◆ **About this task**
Pick out each line of the records in which the word "Iranian" appears.

*** Block opens ***

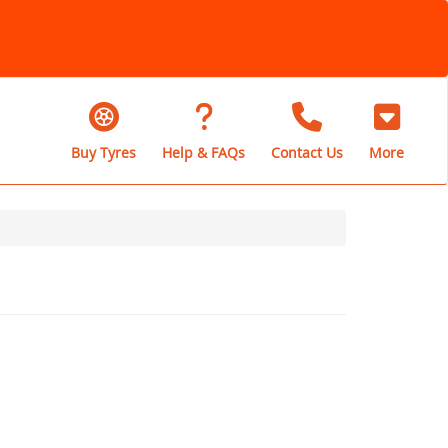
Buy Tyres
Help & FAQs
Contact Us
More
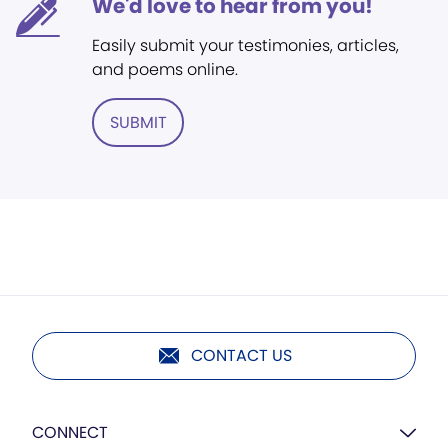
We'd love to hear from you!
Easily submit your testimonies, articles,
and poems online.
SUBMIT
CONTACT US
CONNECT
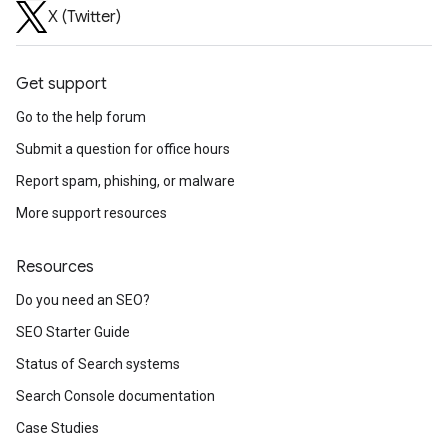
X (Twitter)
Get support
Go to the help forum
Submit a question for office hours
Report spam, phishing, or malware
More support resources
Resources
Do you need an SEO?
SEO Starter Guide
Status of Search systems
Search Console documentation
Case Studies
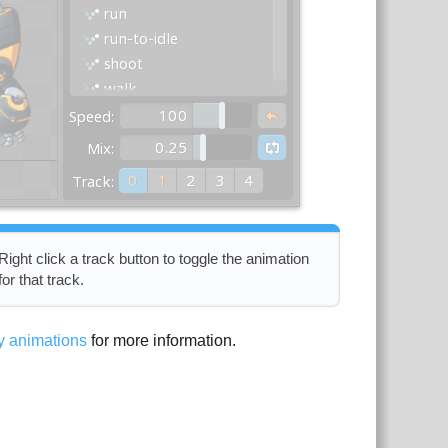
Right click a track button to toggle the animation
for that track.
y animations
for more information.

*** Block closes ***
*** Block opens ***

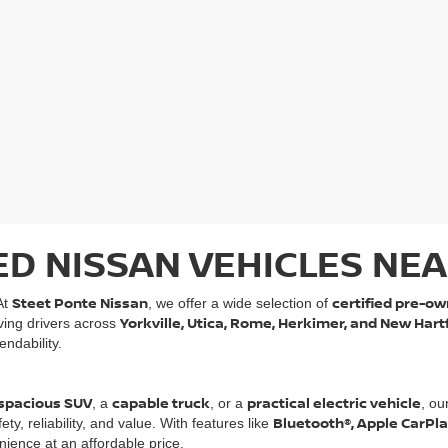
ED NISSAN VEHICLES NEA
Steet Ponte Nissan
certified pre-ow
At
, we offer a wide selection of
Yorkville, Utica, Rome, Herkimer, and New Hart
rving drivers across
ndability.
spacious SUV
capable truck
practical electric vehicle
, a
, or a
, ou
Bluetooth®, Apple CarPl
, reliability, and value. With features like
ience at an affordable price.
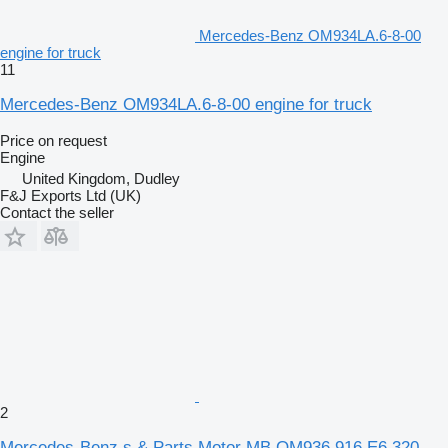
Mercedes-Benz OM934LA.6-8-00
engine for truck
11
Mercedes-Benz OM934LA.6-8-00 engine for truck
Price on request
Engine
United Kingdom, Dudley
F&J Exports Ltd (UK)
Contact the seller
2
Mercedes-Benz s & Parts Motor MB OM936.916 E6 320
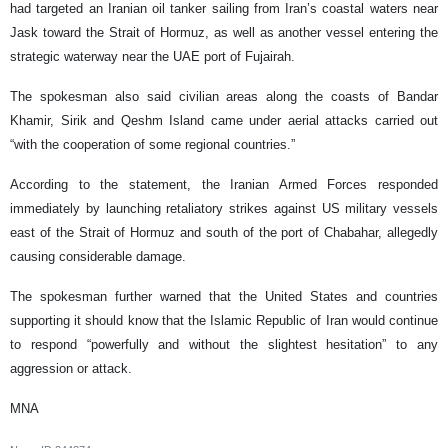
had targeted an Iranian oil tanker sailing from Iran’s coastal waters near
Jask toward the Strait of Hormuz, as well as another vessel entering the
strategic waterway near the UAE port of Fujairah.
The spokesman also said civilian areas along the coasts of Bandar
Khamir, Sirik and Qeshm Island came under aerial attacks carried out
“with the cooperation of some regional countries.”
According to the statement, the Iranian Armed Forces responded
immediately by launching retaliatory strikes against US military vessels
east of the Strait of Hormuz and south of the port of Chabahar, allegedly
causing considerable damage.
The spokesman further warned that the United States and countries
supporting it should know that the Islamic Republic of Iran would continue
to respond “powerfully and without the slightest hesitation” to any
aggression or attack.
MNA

*** Block closes ***
*** Block opens ***

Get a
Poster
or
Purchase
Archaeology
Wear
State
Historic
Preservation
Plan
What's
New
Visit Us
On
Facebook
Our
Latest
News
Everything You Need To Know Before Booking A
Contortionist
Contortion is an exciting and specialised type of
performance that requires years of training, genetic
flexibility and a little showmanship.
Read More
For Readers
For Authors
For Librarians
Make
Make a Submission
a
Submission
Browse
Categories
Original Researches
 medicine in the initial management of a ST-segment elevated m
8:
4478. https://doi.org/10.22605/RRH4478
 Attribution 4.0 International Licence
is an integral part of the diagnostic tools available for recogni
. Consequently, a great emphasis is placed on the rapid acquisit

*** Block closes ***

◆ **Expected output**
had targeted an Iranian oil tanker sailing from Iran’s coastal waters near
According to the statement, the Iranian Armed Forces responded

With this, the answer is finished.